Work required
Type out every line of the data again, exactly.

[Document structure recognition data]
※ ※ ※

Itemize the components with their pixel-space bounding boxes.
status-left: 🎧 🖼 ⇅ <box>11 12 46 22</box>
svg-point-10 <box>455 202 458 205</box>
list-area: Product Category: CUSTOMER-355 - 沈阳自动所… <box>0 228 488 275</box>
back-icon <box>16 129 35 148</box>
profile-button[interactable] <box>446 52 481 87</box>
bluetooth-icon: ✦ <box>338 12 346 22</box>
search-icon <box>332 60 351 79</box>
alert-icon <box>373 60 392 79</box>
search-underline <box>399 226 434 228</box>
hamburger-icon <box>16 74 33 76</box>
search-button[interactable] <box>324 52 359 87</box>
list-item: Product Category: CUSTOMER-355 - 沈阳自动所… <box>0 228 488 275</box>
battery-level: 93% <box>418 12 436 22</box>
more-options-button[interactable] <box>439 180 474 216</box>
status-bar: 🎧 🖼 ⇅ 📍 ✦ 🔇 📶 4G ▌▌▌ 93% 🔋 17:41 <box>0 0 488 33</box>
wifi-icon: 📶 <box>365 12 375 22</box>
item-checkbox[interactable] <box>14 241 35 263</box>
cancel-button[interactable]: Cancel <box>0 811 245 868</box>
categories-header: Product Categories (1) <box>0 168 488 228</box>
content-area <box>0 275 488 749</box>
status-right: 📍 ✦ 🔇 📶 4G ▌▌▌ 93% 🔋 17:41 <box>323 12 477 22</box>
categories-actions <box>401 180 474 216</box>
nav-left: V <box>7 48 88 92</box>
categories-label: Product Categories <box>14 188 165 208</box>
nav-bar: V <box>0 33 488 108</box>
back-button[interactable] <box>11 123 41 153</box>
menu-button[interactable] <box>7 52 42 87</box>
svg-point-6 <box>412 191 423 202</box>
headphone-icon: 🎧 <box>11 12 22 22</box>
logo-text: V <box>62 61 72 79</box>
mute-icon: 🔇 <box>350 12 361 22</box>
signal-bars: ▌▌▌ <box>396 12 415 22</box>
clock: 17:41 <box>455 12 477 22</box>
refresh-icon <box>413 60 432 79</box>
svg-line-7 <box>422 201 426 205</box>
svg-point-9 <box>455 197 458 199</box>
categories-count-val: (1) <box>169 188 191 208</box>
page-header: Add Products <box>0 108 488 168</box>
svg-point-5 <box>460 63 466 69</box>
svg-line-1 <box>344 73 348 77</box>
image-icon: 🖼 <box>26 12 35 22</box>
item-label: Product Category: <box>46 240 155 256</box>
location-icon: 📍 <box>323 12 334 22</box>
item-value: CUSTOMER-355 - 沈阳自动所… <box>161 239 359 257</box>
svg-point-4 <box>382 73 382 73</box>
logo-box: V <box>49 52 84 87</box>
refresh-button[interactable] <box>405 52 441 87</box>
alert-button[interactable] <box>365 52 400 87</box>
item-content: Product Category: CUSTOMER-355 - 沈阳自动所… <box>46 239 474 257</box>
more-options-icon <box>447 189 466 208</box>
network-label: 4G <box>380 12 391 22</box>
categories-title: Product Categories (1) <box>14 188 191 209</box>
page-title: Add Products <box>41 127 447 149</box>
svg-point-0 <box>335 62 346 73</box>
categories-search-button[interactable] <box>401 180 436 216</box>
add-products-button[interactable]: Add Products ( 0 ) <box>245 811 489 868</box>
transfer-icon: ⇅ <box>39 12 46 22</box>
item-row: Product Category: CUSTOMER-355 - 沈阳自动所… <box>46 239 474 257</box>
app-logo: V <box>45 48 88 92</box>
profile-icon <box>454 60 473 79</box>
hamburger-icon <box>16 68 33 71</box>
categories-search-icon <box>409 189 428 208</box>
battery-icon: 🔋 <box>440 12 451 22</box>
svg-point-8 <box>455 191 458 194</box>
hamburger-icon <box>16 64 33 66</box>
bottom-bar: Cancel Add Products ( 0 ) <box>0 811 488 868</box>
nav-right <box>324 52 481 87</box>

※ ※ ※

Task solution
Itemize the components with their pixel-space bounding boxes.
status-left: 🎧 🖼 ⇅ <box>11 12 46 22</box>
svg-point-10 <box>455 202 458 205</box>
list-area: Product Category: CUSTOMER-355 - 沈阳自动所… <box>0 228 488 275</box>
back-icon <box>16 129 35 148</box>
profile-button[interactable] <box>446 52 481 87</box>
bluetooth-icon: ✦ <box>338 12 346 22</box>
search-icon <box>332 60 351 79</box>
alert-icon <box>373 60 392 79</box>
search-underline <box>399 226 434 228</box>
hamburger-icon <box>16 74 33 76</box>
search-button[interactable] <box>324 52 359 87</box>
list-item: Product Category: CUSTOMER-355 - 沈阳自动所… <box>0 228 488 275</box>
battery-level: 93% <box>418 12 436 22</box>
more-options-button[interactable] <box>439 180 474 216</box>
status-bar: 🎧 🖼 ⇅ 📍 ✦ 🔇 📶 4G ▌▌▌ 93% 🔋 17:41 <box>0 0 488 33</box>
wifi-icon: 📶 <box>365 12 375 22</box>
item-checkbox[interactable] <box>14 241 35 263</box>
cancel-button[interactable]: Cancel <box>0 811 245 868</box>
categories-header: Product Categories (1) <box>0 168 488 228</box>
content-area <box>0 275 488 749</box>
status-right: 📍 ✦ 🔇 📶 4G ▌▌▌ 93% 🔋 17:41 <box>323 12 477 22</box>
categories-actions <box>401 180 474 216</box>
nav-left: V <box>7 48 88 92</box>
categories-label: Product Categories <box>14 188 165 208</box>
nav-bar: V <box>0 33 488 108</box>
back-button[interactable] <box>11 123 41 153</box>
menu-button[interactable] <box>7 52 42 87</box>
svg-point-6 <box>412 191 423 202</box>
headphone-icon: 🎧 <box>11 12 22 22</box>
logo-text: V <box>62 61 72 79</box>
mute-icon: 🔇 <box>350 12 361 22</box>
signal-bars: ▌▌▌ <box>396 12 415 22</box>
clock: 17:41 <box>455 12 477 22</box>
refresh-icon <box>413 60 432 79</box>
svg-line-7 <box>422 201 426 205</box>
svg-point-9 <box>455 197 458 199</box>
categories-count-val: (1) <box>169 188 191 208</box>
page-header: Add Products <box>0 108 488 168</box>
svg-point-5 <box>460 63 466 69</box>
svg-line-1 <box>344 73 348 77</box>
image-icon: 🖼 <box>26 12 35 22</box>
item-label: Product Category: <box>46 240 155 256</box>
location-icon: 📍 <box>323 12 334 22</box>
item-value: CUSTOMER-355 - 沈阳自动所… <box>161 239 359 257</box>
svg-point-4 <box>382 73 382 73</box>
logo-box: V <box>49 52 84 87</box>
refresh-button[interactable] <box>405 52 441 87</box>
alert-button[interactable] <box>365 52 400 87</box>
item-content: Product Category: CUSTOMER-355 - 沈阳自动所… <box>46 239 474 257</box>
more-options-icon <box>447 189 466 208</box>
network-label: 4G <box>380 12 391 22</box>
categories-title: Product Categories (1) <box>14 188 191 209</box>
page-title: Add Products <box>41 127 447 149</box>
svg-point-0 <box>335 62 346 73</box>
categories-search-button[interactable] <box>401 180 436 216</box>
add-products-button[interactable]: Add Products ( 0 ) <box>245 811 489 868</box>
transfer-icon: ⇅ <box>39 12 46 22</box>
item-row: Product Category: CUSTOMER-355 - 沈阳自动所… <box>46 239 474 257</box>
app-logo: V <box>45 48 88 92</box>
profile-icon <box>454 60 473 79</box>
hamburger-icon <box>16 68 33 71</box>
categories-search-icon <box>409 189 428 208</box>
battery-icon: 🔋 <box>440 12 451 22</box>
svg-point-8 <box>455 191 458 194</box>
hamburger-icon <box>16 64 33 66</box>
bottom-bar: Cancel Add Products ( 0 ) <box>0 811 488 868</box>
nav-right <box>324 52 481 87</box>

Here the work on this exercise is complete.